Chua Whye Woon
v
Public Prosecutor [2016] SGHC 189
High Court — Magistrate’s Appeal No. 9056 of 2016
Chan Seng Onn J
2 September 2016
8 September 2016 Judgment reserved.
Chan Seng Onn J:
1 The appellant, Chua Whye Woon, appeals against the sentence imposed on him by the District Judge, whose decision can be found in Public Prosecutor v Chua Whye Woon [2016] SGDC 83. The District Judge sentenced the appellant to 12 months’ imprisonment and 3 strokes of the cane for each of the two proceeded charges and ordered that the two sentences run consecutively. The total sentence is therefore 24 months’ imprisonment and 6 strokes of the cane. The appellant submits that the overall sentence is manifestly excessive because the District Judge ought to have ordered concurrent rather than consecutive sentences.
2 Having considered the District Judge’s grounds of decision and the parties’ submissions, I allow the appeal. I hereby set aside the sentence imposed by the District Judge, and sentence the appellant to 14 months’ imprisonment with 3 strokes of the cane for each of the two proceeded charges. These two sentences are to run concurrently. The appellant is thus sentenced to a total of 14 months’ imprisonment and 6 strokes of the cane.
3 I will briefly explain my reasons. I have enhanced the individual sentences on two grounds.
(a) First, the appellant had admitted and consented to five outstanding offences to be taken into consideration for the purpose of sentencing. These five outstanding offences, including the two offences he was convicted of, involve the same offence of harassment on behalf of an unlicensed moneylender. The appellant caused property damage by splashing paint on the doors and writing on the walls with a marker on the premises of a number of victims. It is well-established that when outstanding offences are taken into consideration under s 148 of the Criminal Procedure Code (Cap 68, 2012 Rev Ed), the sentence imposed may be higher than that which might otherwise be ordered: Public Prosecutor v Mok Ping Wuen Maurice [1998] 3 SLR(R) 439 at [19].
(b) Second, the appellant committed these offences as part of a spree of similar acts across four days, often committing the offences just hours apart on the same day. This intensity with which he committed the offences heightens the appellant’s culpability and shows his total disregard for the law.

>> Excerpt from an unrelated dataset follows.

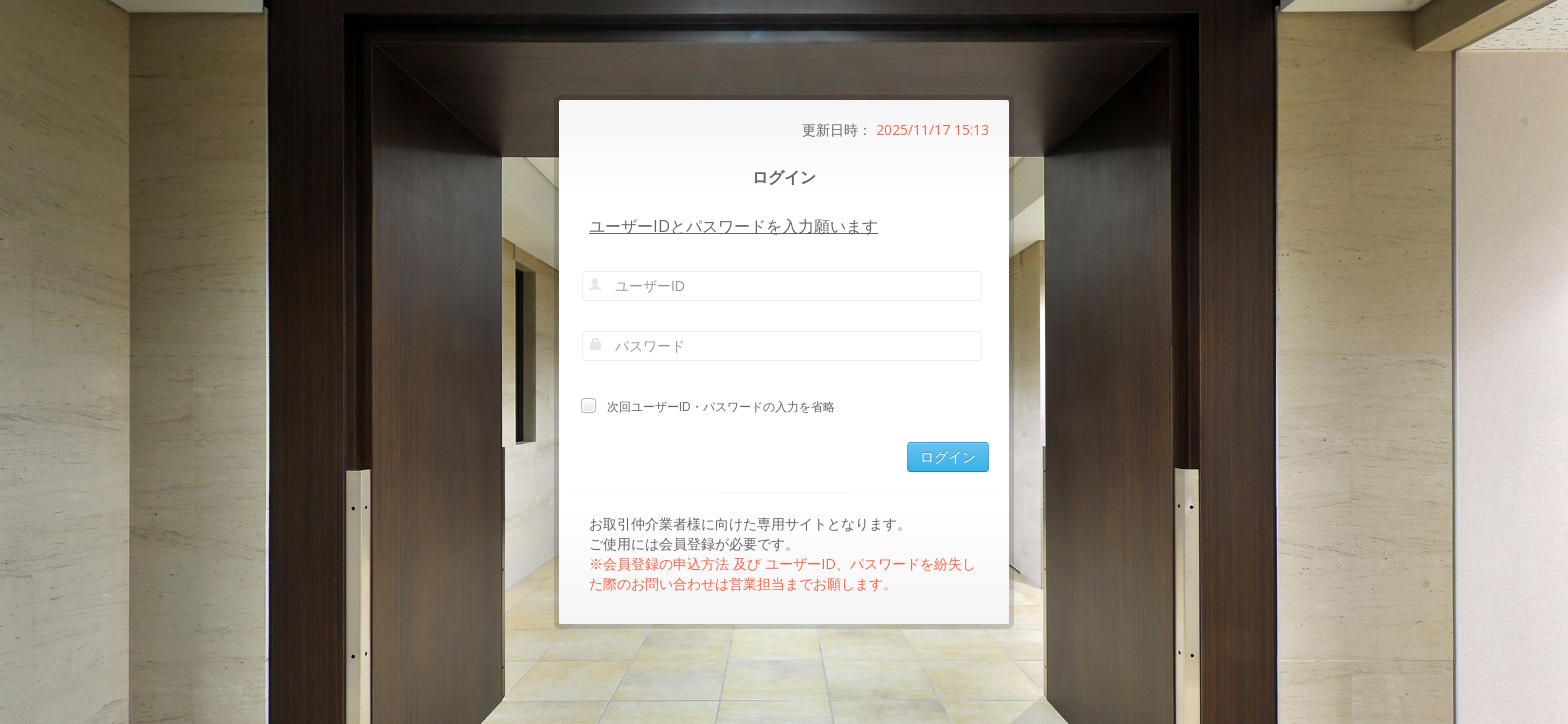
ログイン (948, 457)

4 Finally, I note that the appellant does not fall within the class of offenders forced into assisting unlicensed moneylenders out of genuinely desperate financial need, as described in Ong Chee Eng v Public Prosecutor [2012] 3 SLR 776 (at [18]). He borrowed money for investment capital. Although this does not serve to enhance his sentence, his circumstances do not attract the same degree of sympathy accorded to such offenders.
5 However, I find that it is appropriate for the two sentences to run concurrently rather than consecutively. In making this finding, I have considered the principles identified by CJ Menon in Mohamed Shouffee bin Adam v Public Prosecutor [2014] 2 SLR 998 (“Mohamed Shouffee”). The totality principle requires the court to take a “last look” at all the facts and circumstances and assess whether the overall sentence looks wrong. In my view, an overall sentence of 24 months’ imprisonment and 6 strokes of the cane would be crushing and out of proportion to the appellant’s past record and future prospects (Mohamed Shouffee at [57]). The appellant is only 30 years old and has no prior convictions. He continued committing harassment offences on behalf of unlicensed moneylenders because they threatened physical harm to him and his mother. He was forced into assisting the unlicensed moneylenders despite having borrowed only $500 from them.
6 In the circumstances, I find that a total sentence of 14 months’ imprisonment and 6 strokes of the cane will suffice to punish the appellant and deter him from future offences of this nature. The appeal is therefore allowed.
Tan Chao Yuan (Chen Chaoyuan) (PKWA Law Practice LLC) for the appellant;
Terence Chua and Zulhafni Zulkeflee (Attorney-General’s Chambers) for the respondent.